• Task description: Output the entries that follow character for character. Leave every image out.

• Items from a data source:
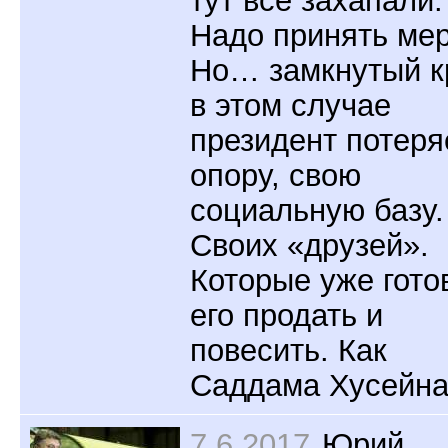
Надо принять ме
Но… замкнутый к
в этом случае
президент потеря
опору, свою
социальную базу.
Своих «друзей».
Которые уже гото
его продать и
повесить. Как
Саддама Хусейна
7.6.2017
Юрий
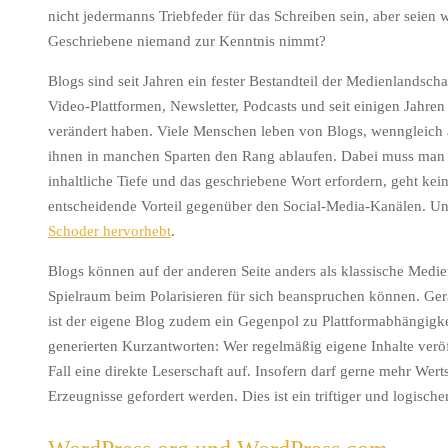
nicht jedermanns Triebfeder für das Schreiben sein, aber seien 
Geschriebene niemand zur Kenntnis nimmt?
Blogs sind seit Jahren ein fester Bestandteil der Medienlandscha
Video-Plattformen, Newsletter, Podcasts und seit einigen Jahre
verändert haben. Viele Menschen leben von Blogs, wenngleich
ihnen in manchen Sparten den Rang ablaufen. Dabei muss man a
inhaltliche Tiefe und das geschriebene Wort erfordern, geht kei
entscheidende Vorteil gegenüber den Social-Media-Kanälen. Und
Schoder hervorhebt
.
Blogs können auf der anderen Seite anders als klassische Medie
Spielraum beim Polarisieren für sich beanspruchen können. Ge
ist der eigene Blog zudem ein Gegenpol zu Plattformabhängigke
generierten Kurzantworten: Wer regelmäßig eigene Inhalte veröf
Fall eine direkte Leserschaft auf. Insofern darf gerne mehr Wer
Erzeugnisse gefordert werden. Dies ist ein triftiger und logische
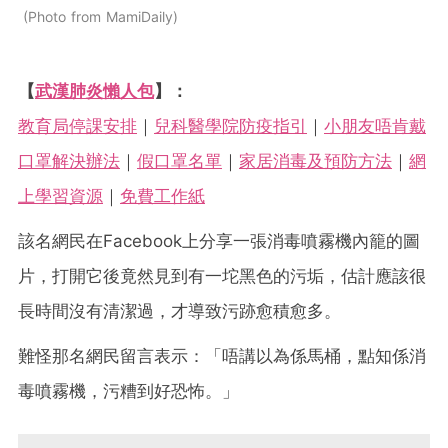
Photo from MamiDaily
【
武漢肺炎懶人包
】：
教育局停課安排
｜
兒科醫學院防疫指引
｜
小朋友唔肯戴
口罩解決辦法
｜
假口罩名單
｜
家居消毒及預防方法
｜
網
上學習資源
｜
免費工作紙
該名網民在Facebook上分享一張消毒噴霧機內籠的圖
片，打開它後竟然見到有一坨黑色的污垢，估計應該很
長時間沒有清潔過，才導致污跡愈積愈多。
難怪那名網民留言表示：「唔講以為係馬桶，點知係消
毒噴霧機，污糟到好恐怖。」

• Solved exercise:
Надо принять ме
Но… замкнутый к
в этом случае
президент потеря
опору, свою
социальную базу.
Своих «друзей».
Которые уже гото
его продать и
повесить. Как
Саддама Хусейна
7.6.2017
Юрий
nicht jedermanns Triebfeder für das Schreiben sein, aber seien 
Geschriebene niemand zur Kenntnis nimmt?
Blogs sind seit Jahren ein fester Bestandteil der Medienlandscha
Video-Plattformen, Newsletter, Podcasts und seit einigen Jahre
verändert haben. Viele Menschen leben von Blogs, wenngleich
ihnen in manchen Sparten den Rang ablaufen. Dabei muss man a
inhaltliche Tiefe und das geschriebene Wort erfordern, geht kei
entscheidende Vorteil gegenüber den Social-Media-Kanälen. Und
Schoder hervorhebt
.
Blogs können auf der anderen Seite anders als klassische Medie
Spielraum beim Polarisieren für sich beanspruchen können. Ge
ist der eigene Blog zudem ein Gegenpol zu Plattformabhängigke
generierten Kurzantworten: Wer regelmäßig eigene Inhalte veröf
Fall eine direkte Leserschaft auf. Insofern darf gerne mehr Wer
Erzeugnisse gefordert werden. Dies ist ein triftiger und logische
Photo from MamiDaily
【
武漢肺炎懶人包
】：
教育局停課安排
｜
兒科醫學院防疫指引
｜
小朋友唔肯戴
口罩解決辦法
｜
假口罩名單
｜
家居消毒及預防方法
｜
網
上學習資源
｜
免費工作紙
該名網民在Facebook上分享一張消毒噴霧機內籠的圖
片，打開它後竟然見到有一坨黑色的污垢，估計應該很
長時間沒有清潔過，才導致污跡愈積愈多。
難怪那名網民留言表示：「唔講以為係馬桶，點知係消
毒噴霧機，污糟到好恐怖。」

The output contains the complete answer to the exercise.